#### TASK ITEM
Scan the entries below for the word "user" and copy every line in which it occurs.

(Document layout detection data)
Content starts
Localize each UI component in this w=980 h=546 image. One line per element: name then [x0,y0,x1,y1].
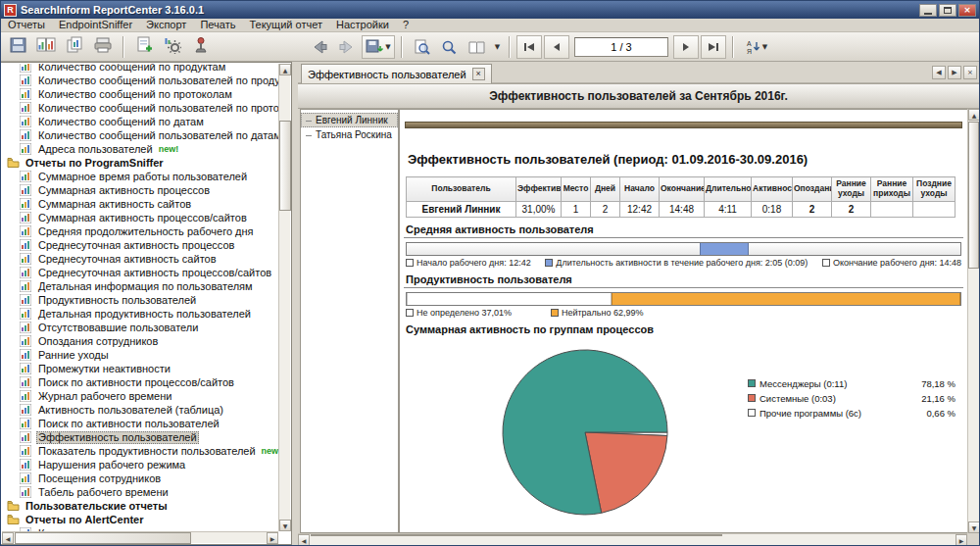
sidebar-item[interactable]: Количество сообщений по продуктам [2,64,278,74]
scrollbar-thumb[interactable] [311,534,722,536]
sidebar-item[interactable]: Суммарная активность процессов/сайтов [2,211,278,224]
sidebar-item[interactable]: Посещения сотрудников [2,472,278,485]
report-compare-button[interactable] [62,35,87,59]
sidebar-horizontal-scrollbar[interactable]: ◀ ▶ [2,531,278,543]
sidebar-item[interactable]: Показатель продуктивности пользователейn… [2,444,278,458]
user-item[interactable]: Татьяна Роскина [301,127,398,142]
scroll-left-icon[interactable]: ◀ [298,534,310,546]
sidebar-item[interactable]: Поиск по активности процессов/сайтов [2,375,278,389]
legend-label: Нейтрально 62,99% [562,308,644,318]
sidebar-item[interactable]: Количество сообщений по протоколам [2,87,278,101]
report-viewer: Эффективность пользователей × ◀ ▶ × Эффе… [298,62,979,545]
tab-effectiveness[interactable]: Эффективность пользователей × [301,64,492,83]
sidebar-item[interactable]: Среднесуточная активность сайтов [2,252,278,266]
sidebar-item[interactable]: Количество сообщений пользователей по пр… [2,74,278,87]
sidebar-item[interactable]: Отчеты по AlertCenter [2,513,278,526]
scrollbar-thumb[interactable] [15,532,191,544]
report-gallery-button[interactable] [33,35,59,59]
sort-dropdown-icon[interactable]: ▼ [762,43,767,51]
menu-item-4[interactable]: Текущий отчет [242,19,329,31]
sidebar-item[interactable]: Суммарная активность процессов [2,183,278,197]
report-settings-icon [164,36,181,58]
sidebar-item[interactable]: Активность пользователей (таблица) [2,403,278,417]
prev-page-button[interactable] [544,35,569,59]
report-chart-icon [20,280,33,292]
print-preview-button[interactable] [409,35,434,59]
new-report-button[interactable] [131,35,157,59]
scrollbar-thumb[interactable] [968,122,979,269]
sidebar-item[interactable]: Промежутки неактивности [2,362,278,375]
page-layout-button[interactable] [464,35,489,59]
sidebar-item[interactable]: Адреса пользователейnew! [2,142,278,156]
menu-item-6[interactable]: ? [396,19,416,31]
export-button[interactable]: ▼ [362,35,395,59]
last-page-button[interactable] [701,35,726,59]
next-page-button[interactable] [673,35,699,59]
maximize-button[interactable] [939,4,956,17]
scroll-down-icon[interactable]: ▼ [968,521,980,533]
scroll-right-icon[interactable]: ▶ [956,534,967,546]
menu-item-2[interactable]: Экспорт [139,19,193,31]
report-vertical-scrollbar[interactable]: ▲ ▼ [967,109,979,533]
save-report-button[interactable] [5,35,30,59]
sidebar-item[interactable]: Поиск по активности пользователей [2,417,278,430]
menu-item-3[interactable]: Печать [193,19,242,31]
minimize-button[interactable] [919,4,937,17]
report-chart-icon [20,198,33,210]
sidebar-item[interactable]: Нарушения рабочего режима [2,458,278,472]
sidebar-item[interactable]: Табель рабочего времени [2,485,278,499]
sidebar-item-label: Средняя продолжительность рабочего дня [36,225,256,238]
report-manager-button[interactable] [188,35,214,59]
menu-item-5[interactable]: Настройки [329,19,396,31]
sidebar-item[interactable]: Опоздания сотрудников [2,334,278,348]
zoom-dropdown[interactable]: ▼ [491,35,503,59]
sidebar-item[interactable]: Продуктивность пользователей [2,293,278,307]
back-button[interactable] [307,35,332,59]
sidebar-item[interactable]: Детальная продуктивность пользователей [2,307,278,321]
sidebar-item[interactable]: Количество сообщений по датам [2,115,278,128]
sidebar-item[interactable]: Среднесуточная активность процессов/сайт… [2,266,278,279]
forward-button[interactable] [334,35,360,59]
scroll-right-icon[interactable]: ▶ [267,532,278,544]
menu-item-1[interactable]: EndpointSniffer [52,19,139,31]
sidebar-item[interactable]: Средняя продолжительность рабочего дня [2,224,278,238]
tab-scroll-left-button[interactable]: ◀ [932,66,946,79]
menu-item-0[interactable]: Отчеты [1,19,52,31]
new-report-icon [135,36,153,58]
sidebar-item[interactable]: Детальная информация по пользователям [2,279,278,293]
sidebar-item[interactable]: Журнал рабочего времени [2,389,278,403]
sidebar-item[interactable]: Отсутствовавшие пользователи [2,321,278,334]
scroll-down-icon[interactable]: ▼ [279,520,291,531]
first-page-button[interactable] [516,35,542,59]
sidebar-item[interactable]: Суммарное время работы пользователей [2,170,278,183]
sidebar-item[interactable]: Пользовательские отчеты [2,499,278,513]
zoom-button[interactable] [436,35,462,59]
tab-close-icon[interactable]: × [472,68,485,80]
legend-swatch [406,259,414,267]
close-button[interactable]: × [958,4,976,17]
report-horizontal-scrollbar[interactable]: ◀ ▶ [298,533,967,545]
sidebar-item[interactable]: Среднесуточная активность процессов [2,238,278,252]
export-dropdown-icon[interactable]: ▼ [385,43,390,51]
sidebar-vertical-scrollbar[interactable]: ▲ ▼ [278,64,290,531]
tab-bar-close-button[interactable]: × [963,66,977,79]
report-settings-button[interactable] [160,35,185,59]
scroll-left-icon[interactable]: ◀ [2,532,14,544]
sidebar-item[interactable]: Количество сообщений пользователей по да… [2,128,278,142]
table-header: Ранние приходы [871,177,913,202]
sidebar-item[interactable]: Суммарная активность сайтов [2,197,278,211]
table-cell-user[interactable]: Евгений Линник [407,201,516,217]
user-item[interactable]: Евгений Линник [301,113,398,127]
scroll-up-icon[interactable]: ▲ [968,109,980,121]
sidebar-item[interactable]: Ранние уходы [2,348,278,362]
sidebar-item[interactable]: Количество сообщений пользователей по пр… [2,101,278,115]
scroll-up-icon[interactable]: ▲ [279,64,291,75]
scrollbar-thumb[interactable] [279,121,291,211]
sidebar-item[interactable]: Эффективность пользователей [2,430,278,444]
sort-button[interactable]: АЯ ▼ [740,35,773,59]
print-report-button[interactable] [90,35,116,59]
sidebar-item[interactable]: Отчеты по ProgramSniffer [2,156,278,170]
sidebar-item-label: Детальная информация по пользователям [36,280,255,293]
page-indicator[interactable]: 1 / 3 [574,37,668,57]
tab-scroll-right-button[interactable]: ▶ [948,66,961,79]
Content ends
#### REPLY TO THE EXERCISE
user-item[interactable]: Татьяна Роскина [301,127,398,142]
table-cell-user[interactable]: Евгений Линник [407,201,516,217]
user-item[interactable]: Евгений Линник [301,113,398,127]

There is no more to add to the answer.